In paragraph 6.2.3 of its termination order, the trial court found by clear and convincing evidence that Appellant "failed to comply with the provisions of a court order that specifically established the actions necessary for the mother to obtain the return of the children who have been in the permanent or temporary managing conservatorship of the Department of Protective and Regulatory Services for not less than nine months as a result of the children's removal from the parent under Chapter 262 for the abuse or neglect of the children." One goal set forth in Appellant's Family Service Plan provides that Appellant "will demonstrate an ability to stay away from a drug/alcohol lifestyle." However, the evidence establishes that, after the three oldest children were first taken from Appellant, she began, but did not complete, a court-ordered in-patient drug treatment because, in her view, the people at the facility were "rude" and she did not need the program. Later, after the youngest child was born, Appellant completed a court-ordered out-patient drug treatment program at a different facility; however, soon after she completed the program, she was arrested for public intoxication and, during her arrest, kicked out a window in the police car.

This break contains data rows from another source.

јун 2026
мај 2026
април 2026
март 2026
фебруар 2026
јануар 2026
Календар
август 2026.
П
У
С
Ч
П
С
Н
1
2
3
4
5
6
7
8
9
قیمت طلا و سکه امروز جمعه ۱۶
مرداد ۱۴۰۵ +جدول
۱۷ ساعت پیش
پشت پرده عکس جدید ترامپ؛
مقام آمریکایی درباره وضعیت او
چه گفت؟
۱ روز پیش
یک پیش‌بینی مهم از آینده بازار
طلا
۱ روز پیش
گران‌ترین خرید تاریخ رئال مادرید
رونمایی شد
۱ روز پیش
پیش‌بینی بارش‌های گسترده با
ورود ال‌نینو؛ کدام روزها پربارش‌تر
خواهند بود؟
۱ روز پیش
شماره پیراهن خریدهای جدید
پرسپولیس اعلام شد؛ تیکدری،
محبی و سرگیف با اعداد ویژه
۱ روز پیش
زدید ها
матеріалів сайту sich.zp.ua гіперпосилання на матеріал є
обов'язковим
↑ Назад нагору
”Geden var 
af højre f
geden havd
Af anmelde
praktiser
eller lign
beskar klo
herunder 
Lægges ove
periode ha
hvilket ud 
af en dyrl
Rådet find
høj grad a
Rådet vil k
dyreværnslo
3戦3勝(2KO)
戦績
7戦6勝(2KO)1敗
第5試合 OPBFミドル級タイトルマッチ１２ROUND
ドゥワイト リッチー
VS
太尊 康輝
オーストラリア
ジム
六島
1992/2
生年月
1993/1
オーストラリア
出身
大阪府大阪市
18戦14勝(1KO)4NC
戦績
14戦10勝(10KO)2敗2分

Another goal stated in Appellant's Family Service Plan was for Appellant to "assume a responsible parenting role." However, after Appellant's three oldest children were voluntarily placed with family members, Appellant had no contact with the children from October 24, 2002 to December 4, 2002; and, after the youngest child was removed from Appellant's care following a December 4 hearing, Appellant had no contact with any of her children from December 2002 through approximately February 2003. While Appellant attended each of the scheduled visits with her children in June and July 2003, she failed to attend any of the four scheduled visits in August 2003. In September 2003, Appellant missed two of the four scheduled visits. Appellant testified that she was unable to make the scheduled visits with her children because of her job. However, she held this job for only one month; and the foster mother testified that the visits were scheduled for Thursdays, when Appellant did not work. Appellant also testified that CPS prevented her from seeing her children; however, this contention was denied by not one but two CPS representatives. Yet another goal stated in Appellant's Family Service Plan was for Appellant to provide shelter for her children. However, in January 2003, Appellant was evicted from her apartment. This evidence is legally and factually sufficient to establish that Appellant did not comply with her court-ordered Family Service Plan.

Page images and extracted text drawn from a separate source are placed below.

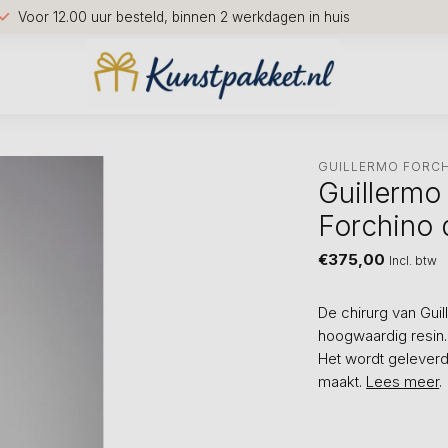
Voor 12.00 uur besteld, binnen 2 werkdagen in huis
GUILLERMO FORCH
Guillermo
Forchino 
€375,00
Incl. btw
De chirurg van Guil
hoogwaardig resin.
Het wordt geleverd
maakt.
Lees meer
.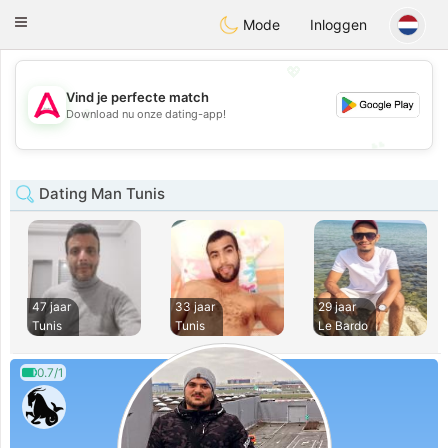
Tantôt
Toggle
Mode
Inloggen
navigation
💖
Vind je perfecte match
💖
Download nu onze dating-app!
💕
💕
Dating Man Tunis
47 jaar
33 jaar
29 jaar
Tunis
Tunis
Le Bardo
0.7/1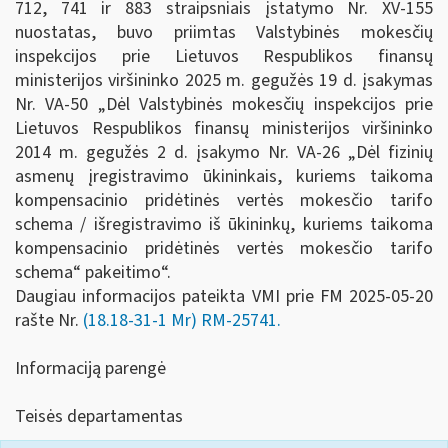
712, 741 ir 883 straipsniais įstatymo Nr. XV-155
nuostatas, buvo priimtas Valstybinės mokesčių
inspekcijos prie Lietuvos Respublikos finansų
ministerijos viršininko 2025 m. gegužės 19 d. įsakymas
Nr. VA-50 „Dėl Valstybinės mokesčių inspekcijos prie
Lietuvos Respublikos finansų ministerijos viršininko
2014 m. gegužės 2 d. įsakymo Nr. VA-26 „Dėl fizinių
asmenų įregistravimo ūkininkais, kuriems taikoma
kompensacinio pridėtinės vertės mokesčio tarifo
schema / išregistravimo iš ūkininkų, kuriems taikoma
kompensacinio pridėtinės vertės mokesčio tarifo
schema“ pakeitimo“.
Daugiau informacijos pateikta VMI prie FM 2025-05-20
rašte Nr.
(18.18-31-1 Mr) RM-25741.
Informaciją parengė
Teisės departamentas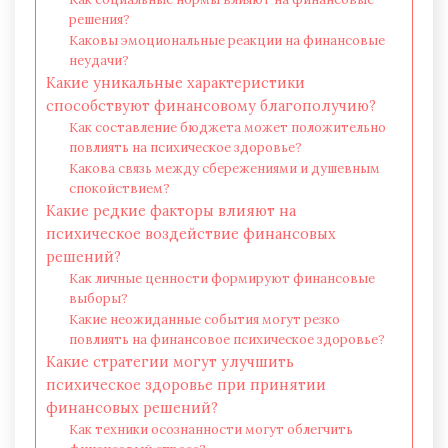
решения?
Каковы эмоциональные реакции на финансовые
неудачи?
Какие уникальные характеристики
способствуют финансовому благополучию?
Как составление бюджета может положительно
повлиять на психическое здоровье?
Какова связь между сбережениями и душевным
спокойствием?
Какие редкие факторы влияют на
психическое воздействие финансовых
решений?
Как личные ценности формируют финансовые
выборы?
Какие неожиданные события могут резко
повлиять на финансовое психическое здоровье?
Какие стратегии могут улучшить
психическое здоровье при принятии
финансовых решений?
Как техники осознанности могут облегчить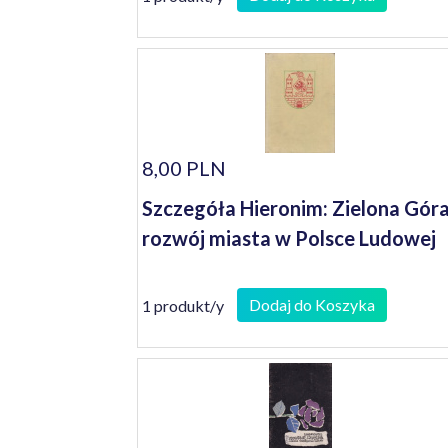
8,00 PLN
Szczegóła Hieronim: Zielona Góra
rozwój miasta w Polsce Ludowej
Dodaj do Koszyka
1 produkt/y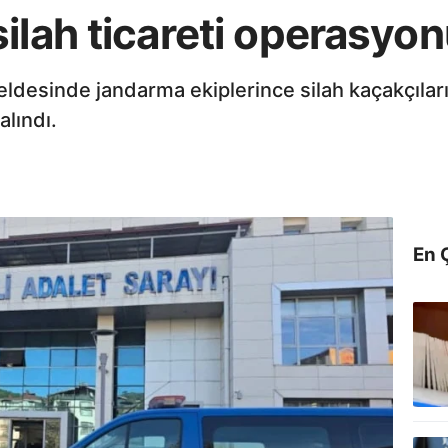
ilah ticareti operasyonu
 beldesinde jandarma ekiplerince silah kaçakçıla
alındı.
En 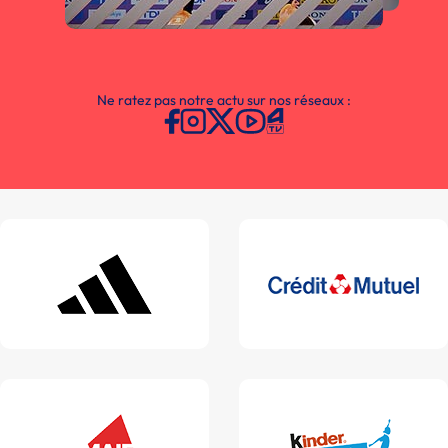
Ne ratez pas notre actu sur nos réseaux :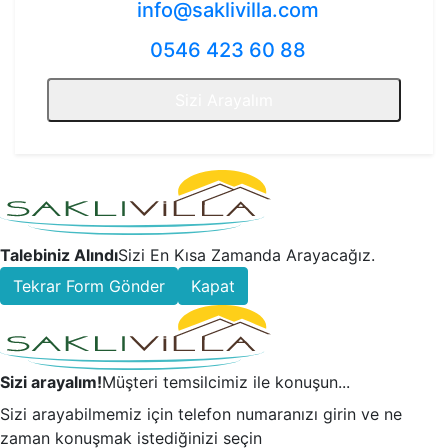
info@saklivilla.com
0546 423 60 88
Sizi Arayalım
Talebiniz Alındı
Sizi En Kısa Zamanda Arayacağız.
Tekrar Form Gönder
Kapat
Sizi arayalım!
Müşteri temsilcimiz ile konuşun...
Sizi arayabilmemiz için telefon numaranızı girin ve ne
zaman konuşmak istediğinizi seçin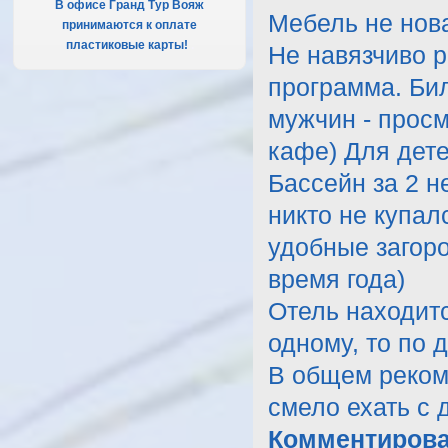
В офисе Гранд Тур Вояж
Мебель не нова
принимаются к оплате
пластиковые карты!
.
Не навязчиво 
программа. Бил
мужчин - просм
кафе) Для детей
Бассейн за 2 н
никто не купал
удобные загоро
время года)
Отель находитс
одному, то по 
В общем реком
смело ехать с 
Комментирова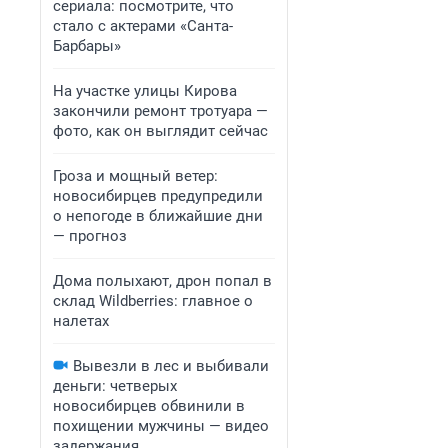
сериала: посмотрите, что
стало с актерами «Санта-
Барбары»
На участке улицы Кирова
закончили ремонт тротуара —
фото, как он выглядит сейчас
Гроза и мощный ветер:
новосибирцев предупредили
о непогоде в ближайшие дни
— прогноз
Дома полыхают, дрон попал в
склад Wildberries: главное о
налетах
Вывезли в лес и выбивали
деньги: четверых
новосибирцев обвинили в
похищении мужчины — видео
задержания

Because the evidence is legally and factually sufficient to support the trial court's finding of one of the statutory grounds for termination and its finding that termination is in the children's best interest, see Tex. Fam. Code Ann. 161.001 (Vernon 2002) (statutory grounds for termination), and "[o]nly one predicate finding under section 161.001(1) is necessary to support a judgment of termination when there is also a finding that termination is in the child's best interest," In re A.V., 113 S.W.3d 355, 362 (Tex. 2003), we hold the trial court did not abuse its discretion in finding that Appellant's appellate issues are frivolous, i.e., fail to "present[] a substantial question for appellate review."See Tex. Civ. Prac. & Rem. Code Ann. 13.003(b) (Vernon 2002); see also De La Vega v. Taco Cabana, Inc., 974 S.W.2d 152, 154 (Tex. App.--San Antonio 1998, no pet.) (en banc) (holding that appeal is frivolous if it lacks an arguable basis in law or in fact). We therefore affirm the trial court's order.